Srimad Bhagavatam Canto 03, Chapter 31, Text 44

SB 3.31.44

jivo hy asyanugo deho
 bhutendriya-mano-mayah
tan-nirodho ’sya maranam
 avirbhavas tu sambhavah
 
Translation by His Divine Grace A. C. Bhaktivedanta Swami Srila Prabhupada: 
 
In this way the living entity gets a suitable body with a material mind and senses, according to his fruitive activities. When the reaction of his particular activity comes to an end, that end is called death, and when a particular type of reaction begins, that beginning is called birth.
 
Purport by His Divine Grace A. C. Bhaktivedanta Swami Srila Prabhupada: 
 
From time immemorial, the living entity travels in the different species of life and the different planets, almost perpetually. This process is explained in Bhagavad-gita. Bhramayan sarva-bhutani yantrarudhani mayaya: under the spell of maya, everyone is wandering throughout the universe on the carriage of the body offered by the material energy.
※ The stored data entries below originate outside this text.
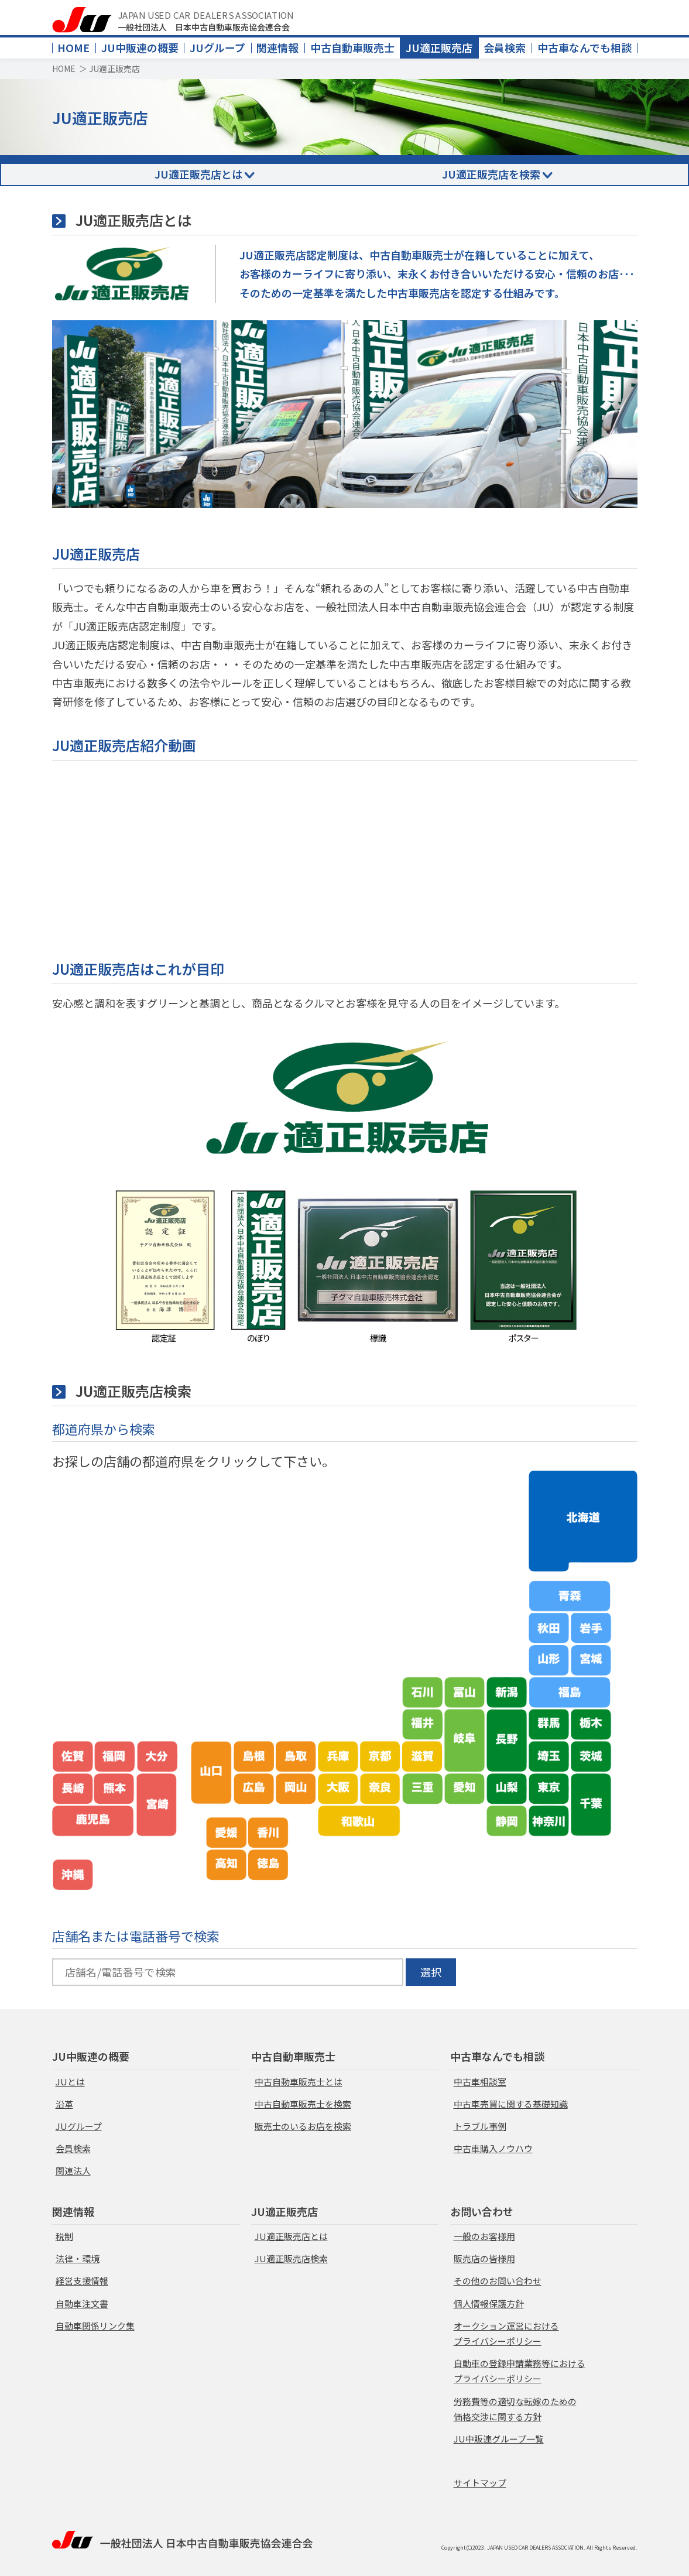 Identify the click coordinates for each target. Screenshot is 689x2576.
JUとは (70, 2081)
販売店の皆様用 (484, 2258)
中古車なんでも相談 (584, 47)
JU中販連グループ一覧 (499, 2439)
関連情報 (277, 47)
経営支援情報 (82, 2280)
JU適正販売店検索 (291, 2258)
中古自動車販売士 (352, 47)
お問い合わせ (481, 2211)
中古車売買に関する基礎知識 (511, 2104)
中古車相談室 (480, 2081)
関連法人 (73, 2170)
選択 (430, 1971)
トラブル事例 (480, 2126)
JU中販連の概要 (140, 47)
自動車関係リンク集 (95, 2326)
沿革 (64, 2104)
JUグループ (217, 47)
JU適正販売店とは (198, 173)
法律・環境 (78, 2258)
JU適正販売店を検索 (491, 173)
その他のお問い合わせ (497, 2280)
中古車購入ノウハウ (493, 2148)
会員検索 (505, 47)
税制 (64, 2236)
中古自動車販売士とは (298, 2081)
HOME (73, 47)
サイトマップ (480, 2482)
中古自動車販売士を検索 (303, 2104)
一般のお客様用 (484, 2236)
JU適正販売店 (439, 47)
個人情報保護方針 (489, 2303)
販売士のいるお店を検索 (303, 2126)
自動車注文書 (82, 2303) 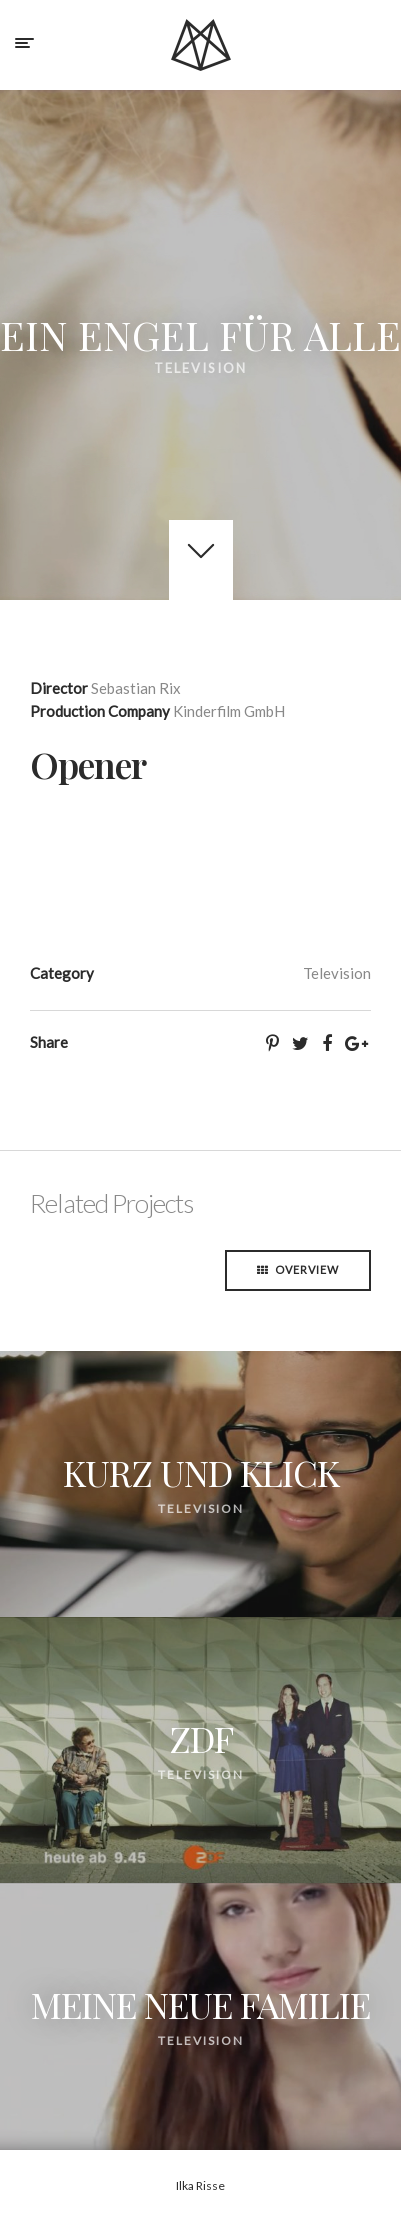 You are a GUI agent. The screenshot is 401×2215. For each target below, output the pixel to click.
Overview (298, 1269)
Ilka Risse (200, 2185) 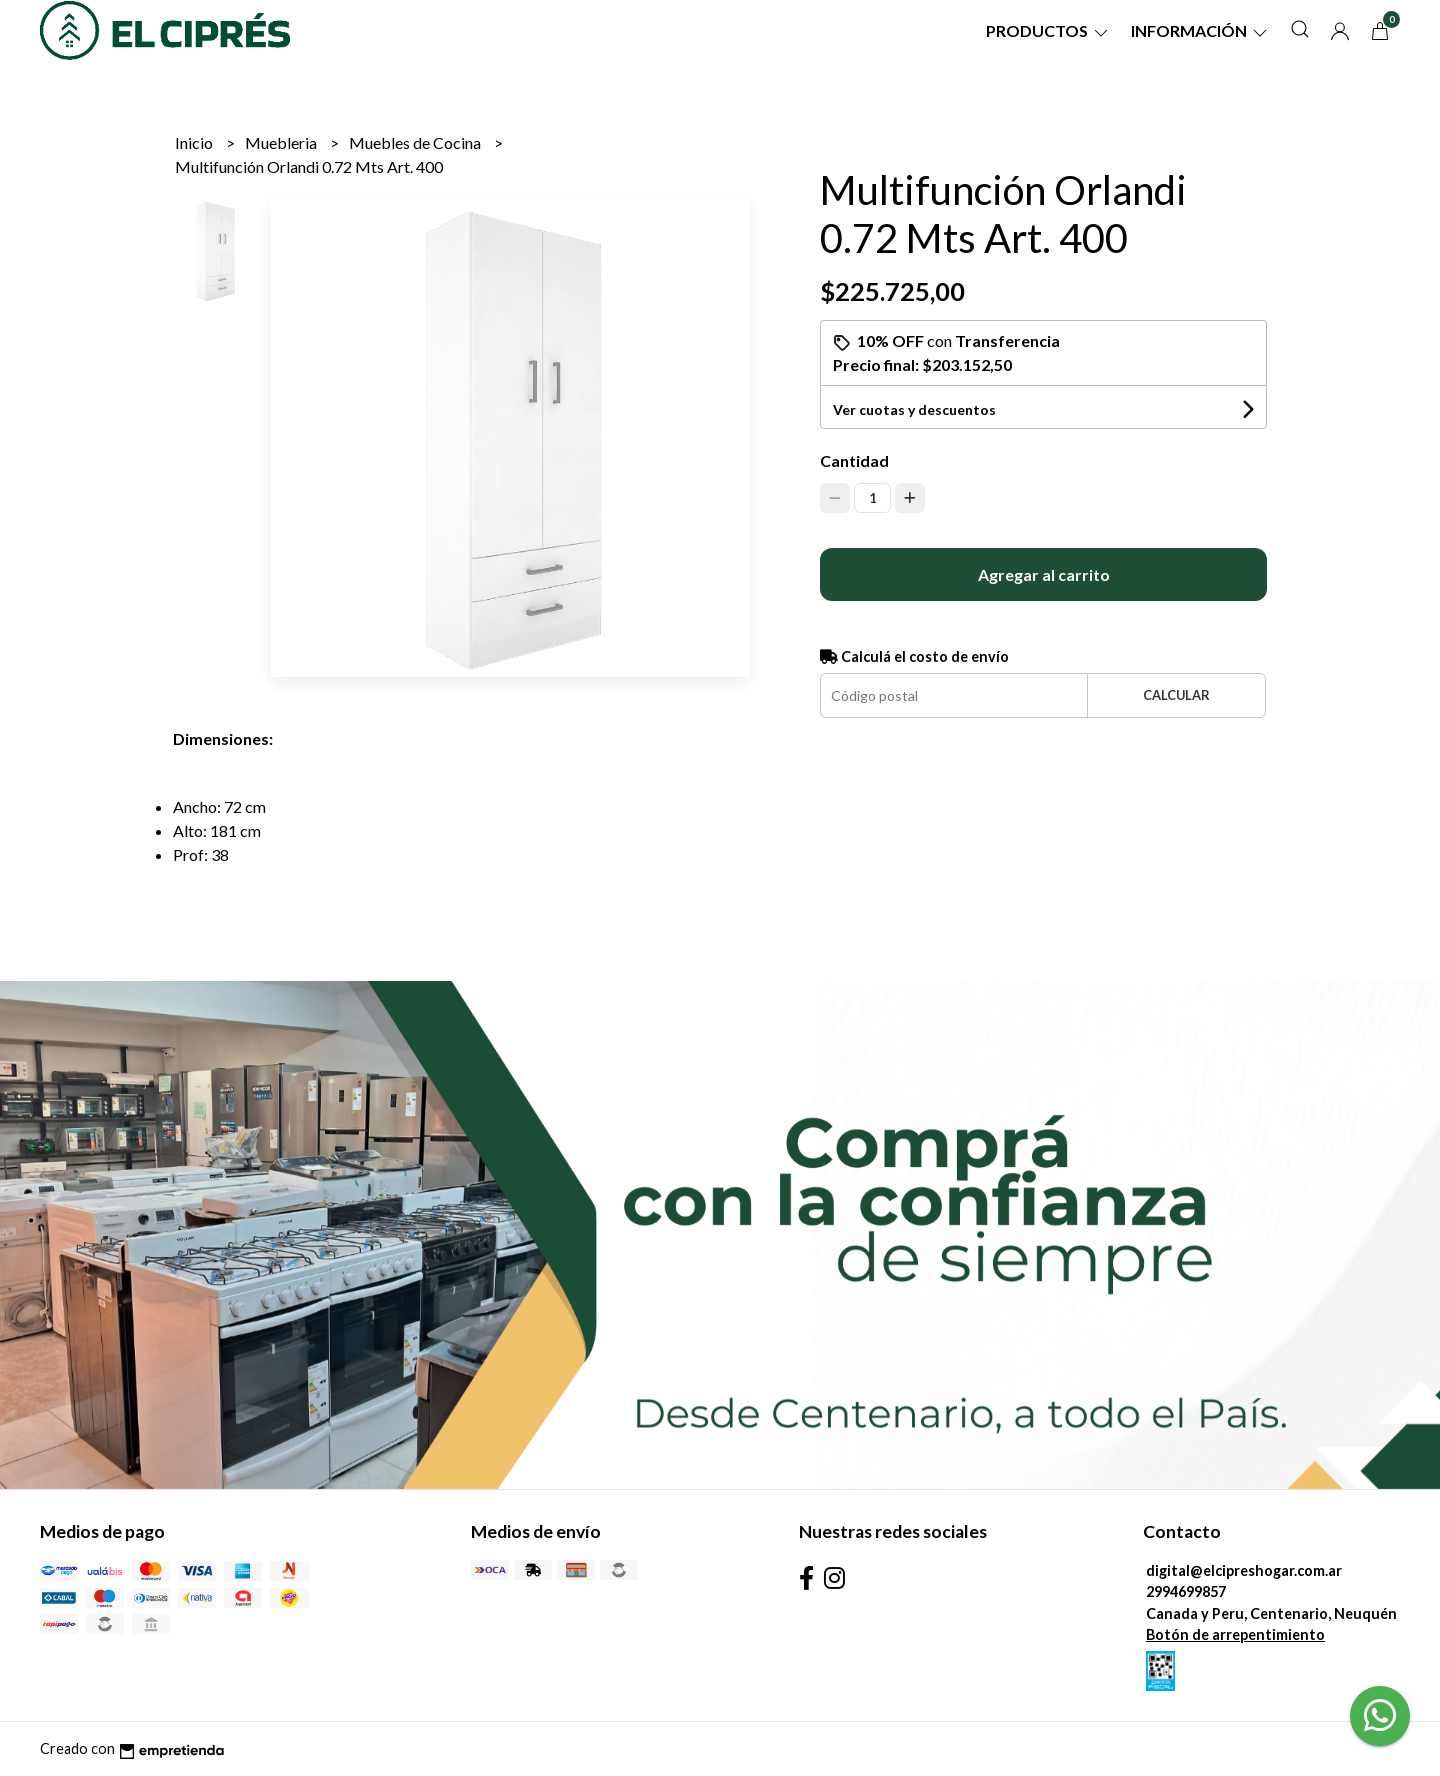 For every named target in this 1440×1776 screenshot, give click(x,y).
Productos (1048, 30)
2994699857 (1186, 1591)
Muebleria (282, 142)
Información (1200, 30)
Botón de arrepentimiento (1235, 1634)
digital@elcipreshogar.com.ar (1244, 1570)
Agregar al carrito (1044, 574)
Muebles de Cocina (416, 142)
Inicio (195, 142)
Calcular (1176, 695) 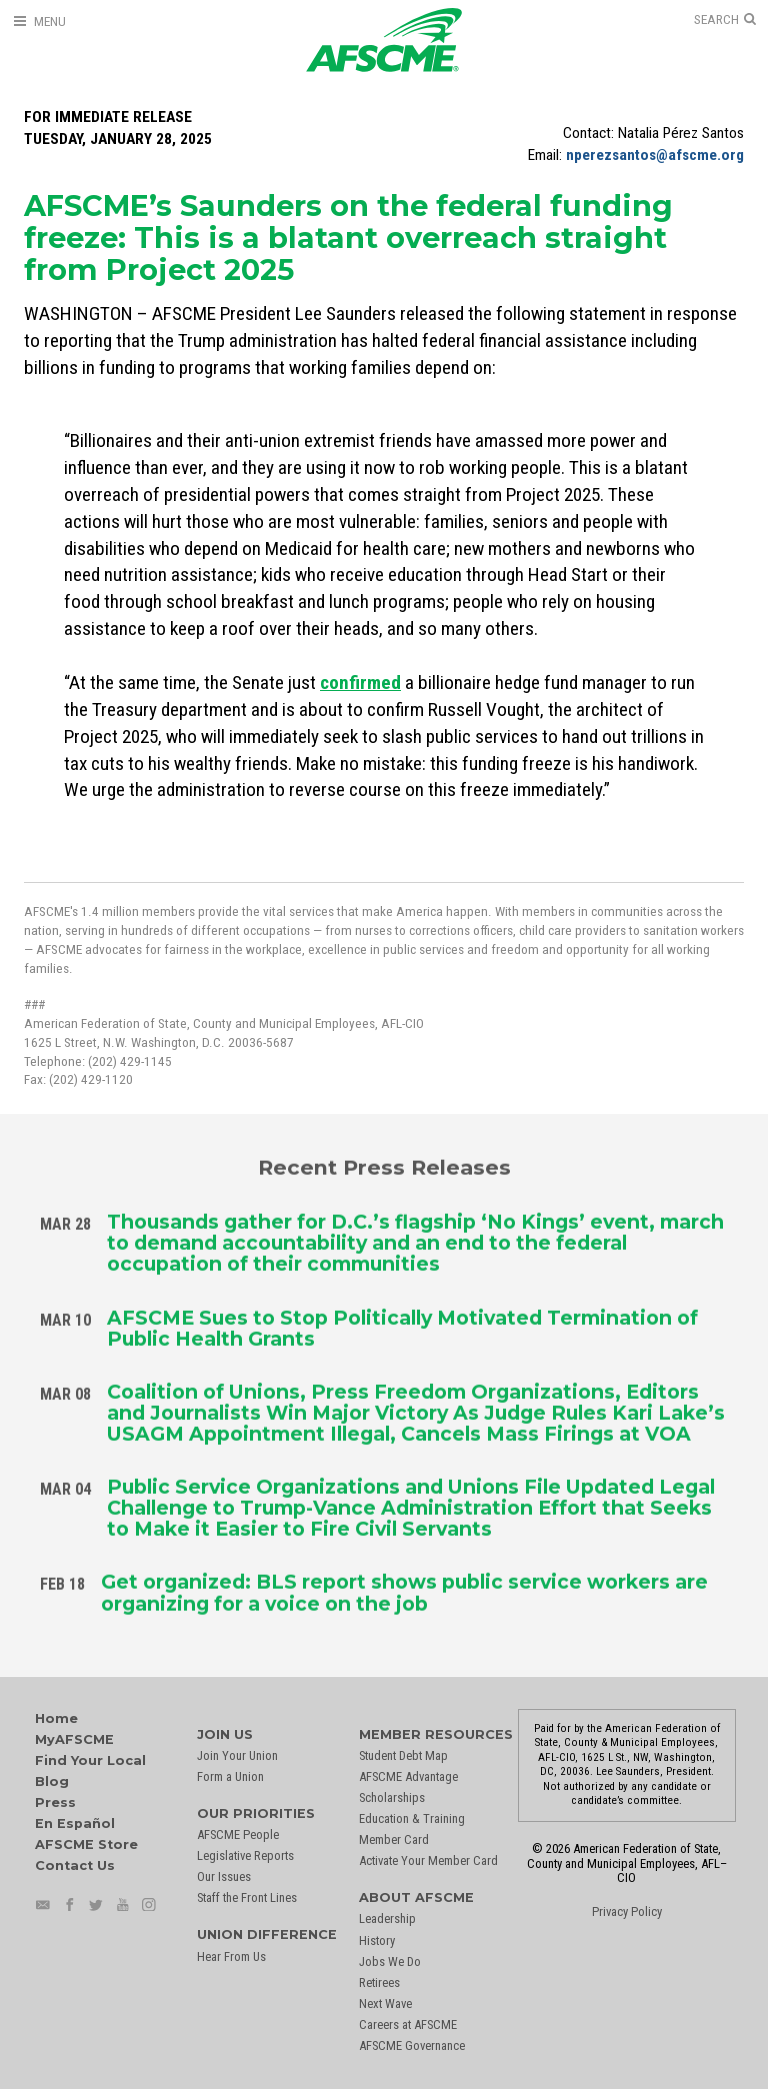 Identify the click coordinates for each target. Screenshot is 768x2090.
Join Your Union (237, 1755)
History (377, 1940)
Materialistic life involves a series of actions and reactions. It is a long film spool of actions and reactions, and one life span is just a flash in such a reactionary show. When a child is born, it is to be understood that his particular type of body is the beginning of another set of activities, and when an old man dies, it is to be understood that one set of reactionary activities is finished.
 
We can see that because of different reactionary activities, one man is born in a rich family, and another is born in a poor family, although both of them are born in the same place, at the same moment and in the same atmosphere. One who is carrying pious activity with him is given a chance to take his birth in a rich or pious family, and one who is carrying impious activity is given a chance to take birth in a lower, poor family. The change of body means a change to a different field of activities. Similarly, when the body of the boy changes into that of a youth, the boyish activities change into youthful activities.
 
It is clear that a particular body is given to the living entity for a particular type of activity. This process is going on perpetually, from a time which is impossible to trace out. Vaisnava poets therefore say, anadi karama-phale, which means that these actions and reactions of one’s activity cannot be traced, for they may even continue from the last millennium of Brahma’s birth to the next millennium. We have seen the example in the life of Narada Muni. In one millennium he was the son of a maidservant, and in the next millennium he became a great sage.